*WHAT IS EXPECTED:* Filter the lines below, keeping each one that holds "State".

(Extracted page text data)
- Opening Delimiter -
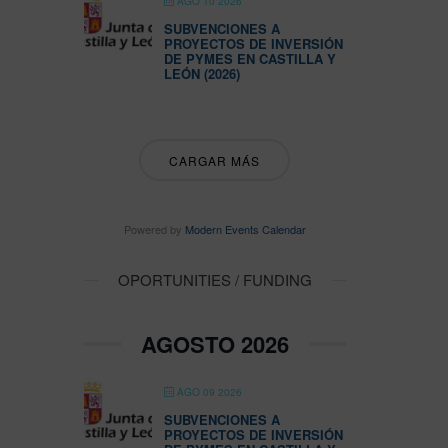
AGO 10 2026
SUBVENCIONES A
PROYECTOS DE INVERSIÓN
DE PYMES EN CASTILLA Y
LEÓN (2026)
CARGAR MÁS
Powered by
Modern Events Calendar
OPORTUNITIES / FUNDING
AGOSTO 2026
AGO 09 2026
SUBVENCIONES A
PROYECTOS DE INVERSIÓN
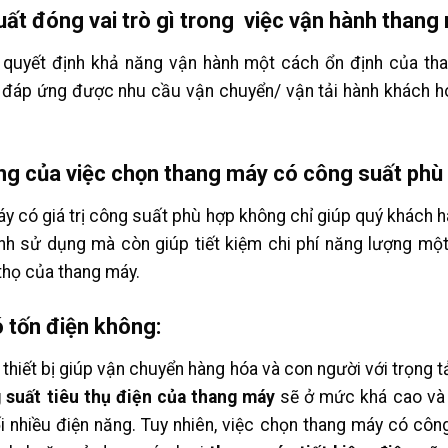
suất đóng vai trò gì trong việc vận hành thang
t quyết định khả năng vận hành một cách ổn định của t
 đáp ứng được nhu cầu vận chuyển/ vận tải hành khách 
g của việc chọn thang máy có công suất phù
y có giá trị công suất phù hợp không chỉ giúp quý khách 
ình sử dụng mà còn giúp tiết kiệm chi phí năng lượng mộ
 thọ của thang máy.
 tốn điện không:
thiết bị giúp vận chuyển hàng hóa và con người với trọng t
 suất tiêu thụ điện của thang máy
sẽ ở mức khá cao và 
i nhiều điện năng. Tuy nhiên, việc chọn thang máy có côn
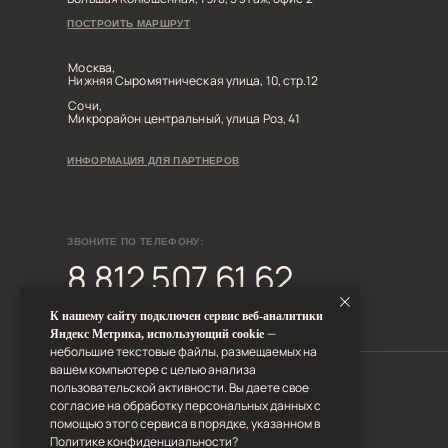
8 812 507 61 62
h
Диза
Дизайн-студия IAMDES © 2016-2025
ИП Копчак В.А. ОГРН 317784700276041
Диз
Диз
Диз
Согласие на обработку персональных данных
Диз
Политика конфиденциальности
Условия оказания услуг
Диза
К нашему сайту подключен сервис веб-аналитики
—
Яндекс Метрика, использующий cookie
небольшие текстовые файлы, размещаемых на
вашем компьютере с целью анализа
пользовательской активности. Вы даете свое
согласие на обработку персональных данных с
помощью этого сервиса в порядке, указанном в
Политике конфиденциальности
?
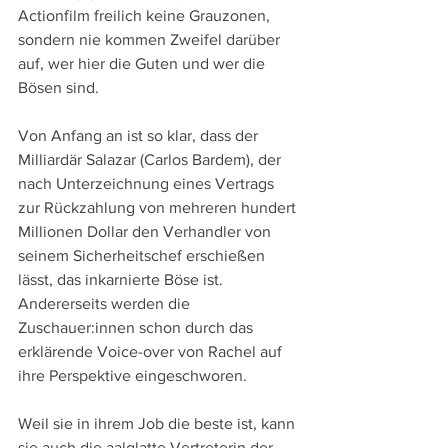
Actionfilm freilich keine Grauzonen, 
sondern nie kommen Zweifel darüber 
auf, wer hier die Guten und wer die 
Bösen sind.
Von Anfang an ist so klar, dass der 
Milliardär Salazar (Carlos Bardem), der 
nach Unterzeichnung eines Vertrags 
zur Rückzahlung von mehreren hundert 
Millionen Dollar den Verhandler von 
seinem Sicherheitschef erschießen 
lässt, das inkarnierte Böse ist. 
Andererseits werden die 
Zuschauer:innen schon durch das 
erklärende Voice-over von Rachel auf 
ihre Perspektive eingeschworen.
Weil sie in ihrem Job die beste ist, kann 
sie auch die aalglatte Vertreterin der 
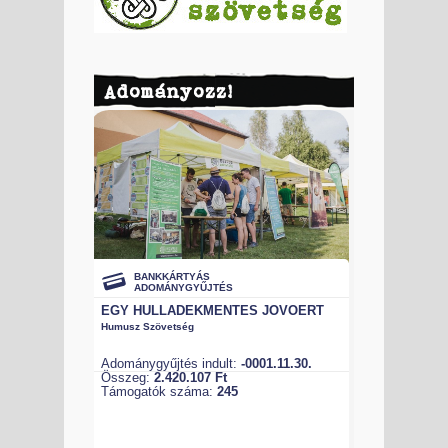
Adományozz!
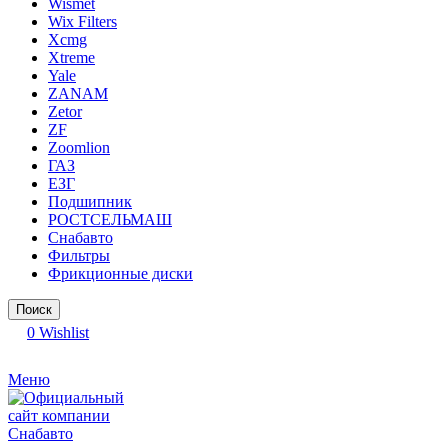
Wismet
Wix Filters
Xcmg
Xtreme
Yale
ZANAM
Zetor
ZF
Zoomlion
ГАЗ
ЕЗГ
Подшипник
РОСТСЕЛЬМАШ
Снабавто
Фильтры
Фрикционные диски
Поиск
0
Wishlist
Меню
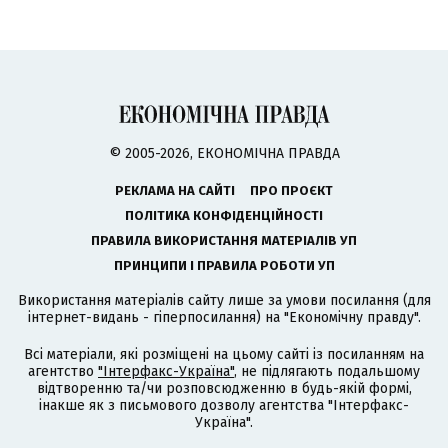
© 2005-2026, ЕКОНОМІЧНА ПРАВДА
РЕКЛАМА НА САЙТІ
ПРО ПРОЄКТ
ПОЛІТИКА КОНФІДЕНЦІЙНОСТІ
ПРАВИЛА ВИКОРИСТАННЯ МАТЕРІАЛІВ УП
ПРИНЦИПИ І ПРАВИЛА РОБОТИ УП
Використання матеріалів сайту лише за умови посилання (для
інтернет-видань - гіперпосилання) на "Економічну правду".
Всі матеріали, які розміщені на цьому сайті із посиланням на
агентство
"Інтерфакс-Україна"
, не підлягають подальшому
відтворенню та/чи розповсюдженню в будь-якій формі,
інакше як з письмового дозволу агентства "Інтерфакс-
Україна".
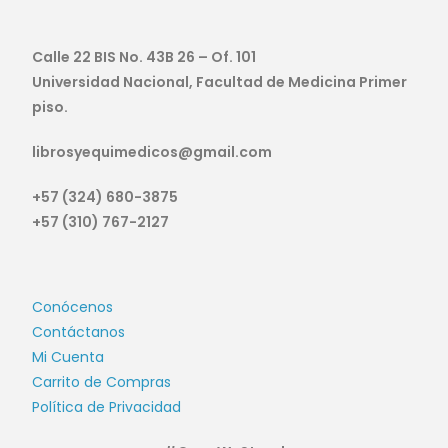
Calle 22 BIS No. 43B 26 – Of. 101
Universidad Nacional, Facultad de Medicina Primer
piso.
librosyequimedicos@gmail.com
+57 (324) 680-3875
+57 (310) 767-2127
Conócenos
Contáctanos
Mi Cuenta
Carrito de Compras
Política de Privacidad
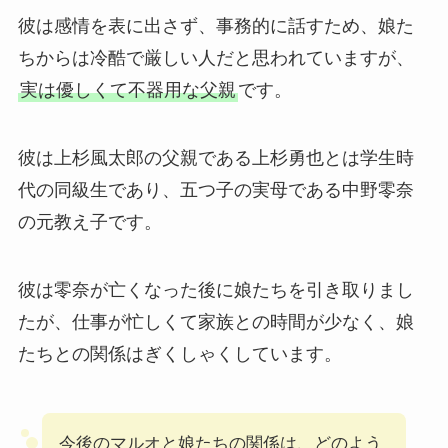
彼は感情を表に出さず、事務的に話すため、娘た
ちからは冷酷で厳しい人だと思われていますが、
実は優しくて不器用な父親
です。
彼は上杉風太郎の父親である上杉勇也とは学生時
代の同級生であり、五つ子の実母である中野零奈
の元教え子です。
彼は零奈が亡くなった後に娘たちを引き取りまし
たが、仕事が忙しくて家族との時間が少なく、娘
たちとの関係はぎくしゃくしています。
今後のマルオと娘たちの関係は、どのよう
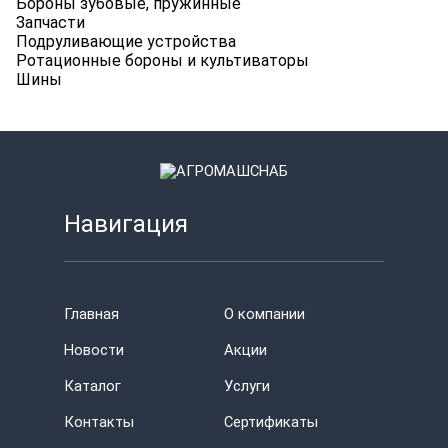
Бороны зубовые, пружинные
Запчасти
Подруливающие устройства
Ротационные бороны и культиваторы
Шины
Навигация
Главная
О компании
Новости
Акции
Каталог
Услуги
Контакты
Сертификаты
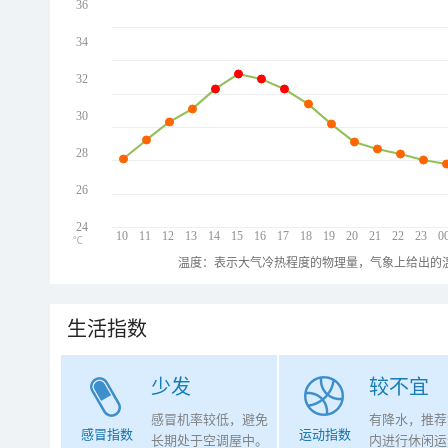
36
34
32
30
28
26
24
10
11
12
13
14
15
16
17
18
19
20
21
22
23
0
℃
温度：表示大气冷热程度的物理量，气象上给出的温
生活指数
少发
较不宜
感冒机率较低，避免
有降水，推荐
感冒指数
运动指数
长期处于空调屋中。
内进行休闲运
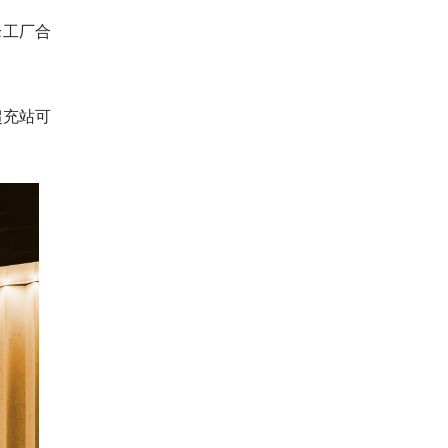
峰工厂合
超充站可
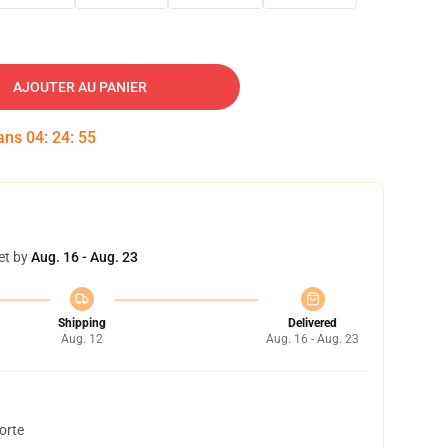
AJOUTER AU PANIER
dans
04
:
24
:
54
et by
Aug. 16 - Aug. 23
Shipping
Delivered
Aug. 12
Aug. 16 - Aug. 23
orte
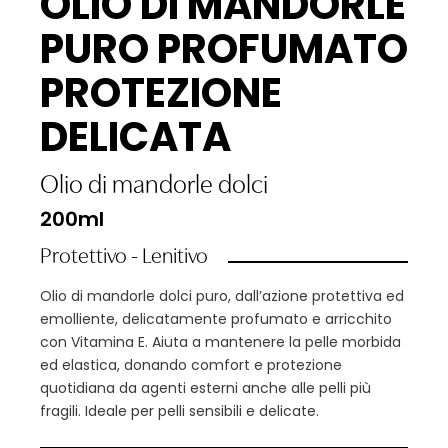
OLIO DI MANDORLE
PURO PROFUMATO
PROTEZIONE
DELICATA
Olio di mandorle dolci
200ml
Protettivo - Lenitivo
Olio di mandorle dolci puro, dall’azione protettiva ed
emolliente, delicatamente profumato e arricchito
con Vitamina E. Aiuta a mantenere la pelle morbida
ed elastica, donando comfort e protezione
quotidiana da agenti esterni anche alle pelli più
fragili. Ideale per pelli sensibili e delicate.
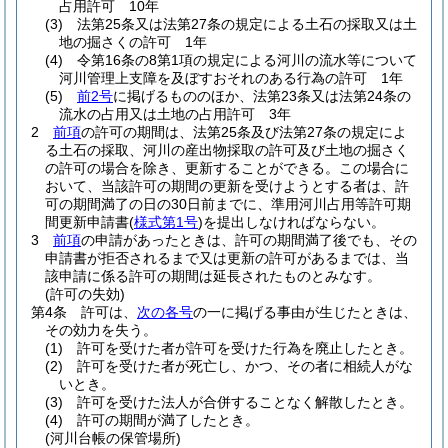
占用許可 10年
(3)
法第25条又は法第27条の規定による土石の採取又は土
地の掘さくの許可 1年
(4)
令第16条の8第1項の規定による河川の流水等について
河川管理上支障を及ぼすおそれのある行為の許可 1年
(5)
前2号
に掲げるもののほか、法第23条又は法第24条の
流水の占用又は土地の占用許可 3年
2
前項
の許可の期間は、法第25条及び法第27条の規定によ
る土石の採取、河川の産出物採取の許可及び土地の掘さく
の許可の場合を除き、更新することができる。
この場合に
おいて、当該許可の期間の更新を受けようとする者は、許
可の期間満了の日の30日前までに、準用河川占用等許可期
間更新申請書
(
様式第1号
)
を提出しなければならない。
3
前項
の申請があったときは、許可の期間満了後でも、その
申請書が拒否されるまで又は更新の許可があるまでは、当
該申請に係る許可の期間は延長されたものとみなす。
(許可の失効)
第4条
許可は、
次の各号
の一に掲げる事由が生じたときは、
その効力を失う。
(1)
許可を受けた者が許可を受けた行為を廃止したとき。
(2)
許可を受けた者が死亡し、かつ、その者に相続人がな
いとき。
(3)
許可を受けた法人が合併することなく解散したとき。
(4)
許可の期間が満了したとき。
(河川台帳の保管場所)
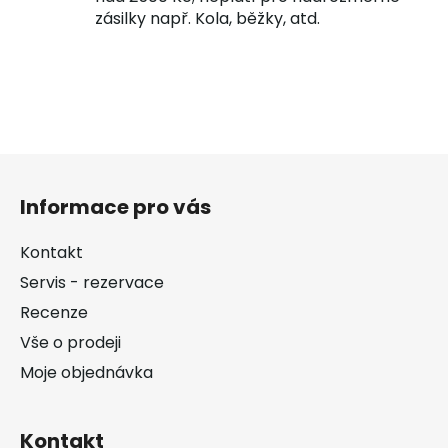
zásilky např. Kola, běžky, atd.
Z
á
Informace pro vás
p
a
Kontakt
t
Servis - rezervace
í
Recenze
Vše o prodeji
Moje objednávka
Kontakt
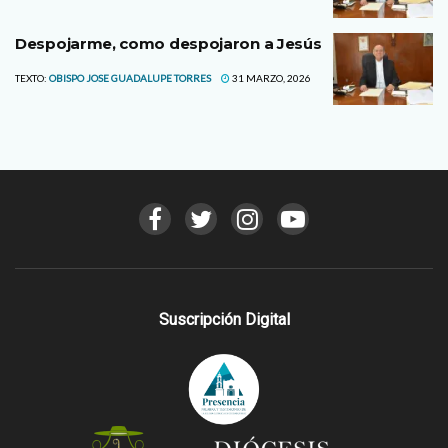
Despojarme, como despojaron a Jesús
TEXTO:
OBISPO JOSE GUADALUPE TORRES
31 MARZO, 2026
Suscripción Digital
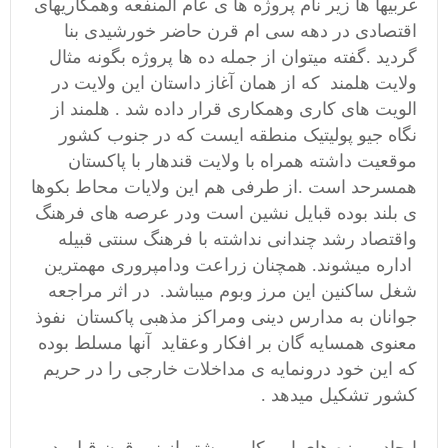
غربیها ها زیر نام پروژه ها ی عام المنفعه وهمکاریهای
اقتصادی در دهه سی ام قرن حاضر خورشیدی بنا
گردید .گفته میتوان از جمله ده ها پروژه بگونه مثال
ولایت هلمند که از همان آغاز داستان این ولایت در
الویت های کاری وهمکاری قرار داده شد . هلمند از
نگاه جیو پولیتیک منطقه ایست که در جنوب کشور
موقعیت داشته همراه با ولایت قندهار با پاکستان
همسرحد است .از طرفی هم این ولایات محاط بکوها
ی بلند بوده قبایل نشین است ودر عرصه های فرهنگ
واقتصاد رشد چندانی نداشته با فرهنگ سنتی قبیله
اداره میشوند. همچنان زراعت ودامپروری مهمترین
شغل ساکنین این مرز وبوم میباشد. در اثر مراجعه
جوانان به مدارس دینی ومراکز مذهبی پاکستان نفوذ
معنوی همسایه گان بر افکار وعقاید آنها مسلط بوده
که این خود درونمایه ی مداخلات خارجی را در حریم
کشور تشکیل میدهد .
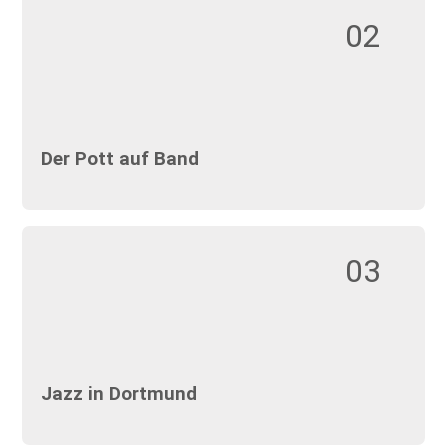
02
Der Pott auf Band
03
Jazz in Dortmund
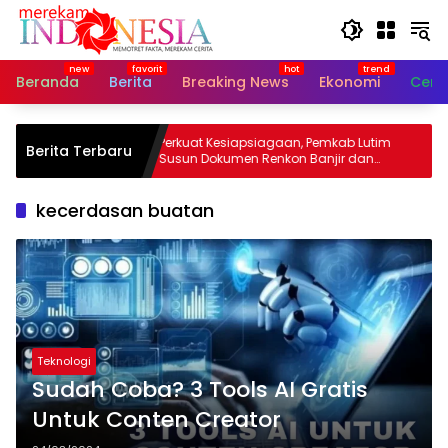
Langsung
ke
konten
Beranda
Berita
Breaking News
Ekonomi
Cerit
Bupati
Perkuat Kesiapsiagaan, Pemkab Lutim
Berita Terbaru
an Jadi
Susun Dokumen Renkon Banjir dan
Longsor 2026
kecerdasan buatan
Teknologi
Sudah Coba? 3 Tools AI Gratis
Untuk Conten Creator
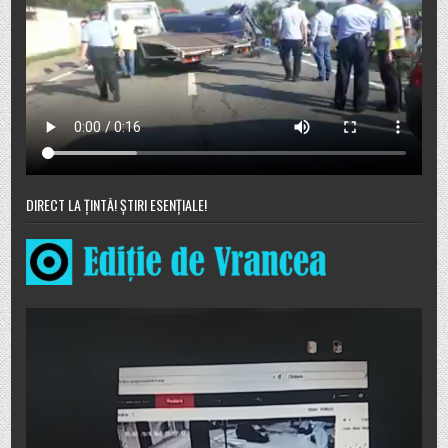
DIRECT LA ȚINTĂ! ȘTIRI ESENȚIALE!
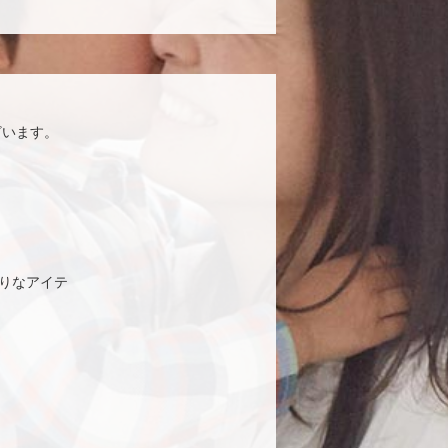
ざいます。
りなアイテ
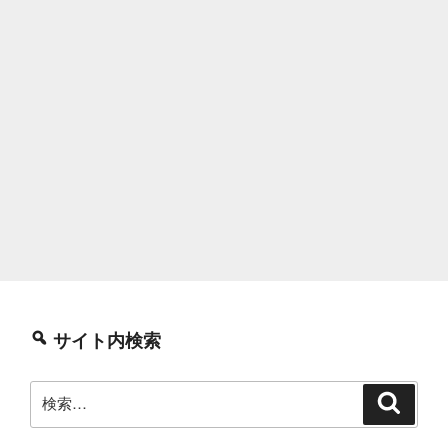
サイト内検索
検
検
索
索:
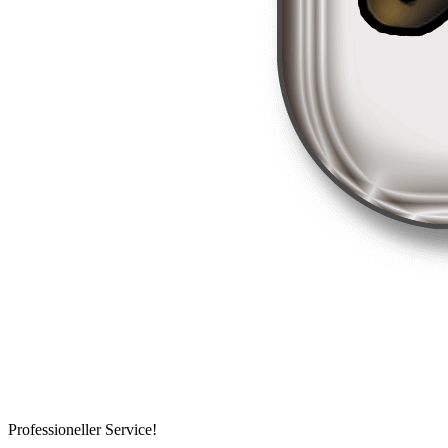
Professioneller Service!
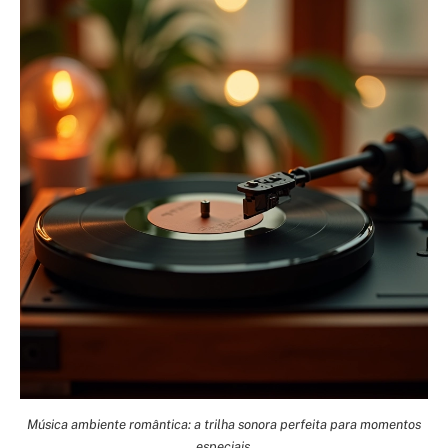
Música ambiente romântica: a trilha sonora perfeita para momentos
especiais.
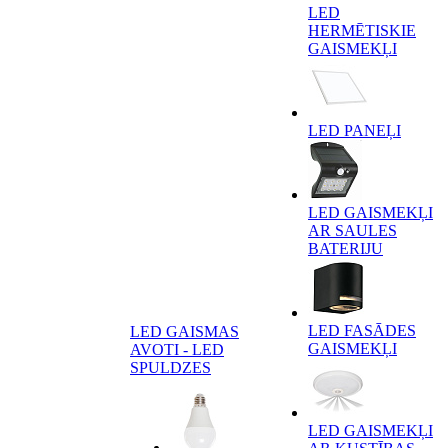
LED
HERMĒTISKIE
GAISMEKĻI
LED PANEĻI
LED GAISMEKĻI
AR SAULES
BATERIJU
LED FASĀDES
LED GAISMAS
GAISMEKĻI
AVOTI - LED
SPULDZES
LED GAISMEKĻI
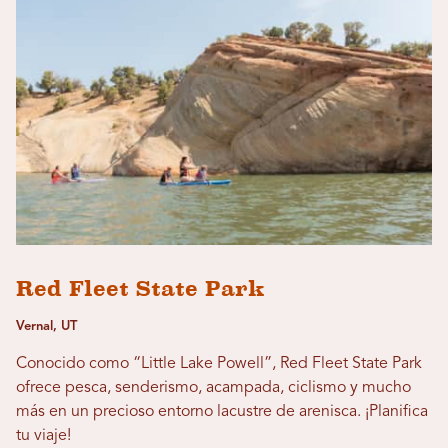
Red Fleet State Park
Vernal, UT
Conocido como “Little Lake Powell”, Red Fleet State Park
ofrece pesca, senderismo, acampada, ciclismo y mucho
más en un precioso entorno lacustre de arenisca. ¡Planifica
tu viaje!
- Closing Delimiter -
*WORKED SOLUTION:*
Red Fleet State Park
Conocido como “Little Lake Powell”, Red Fleet State Park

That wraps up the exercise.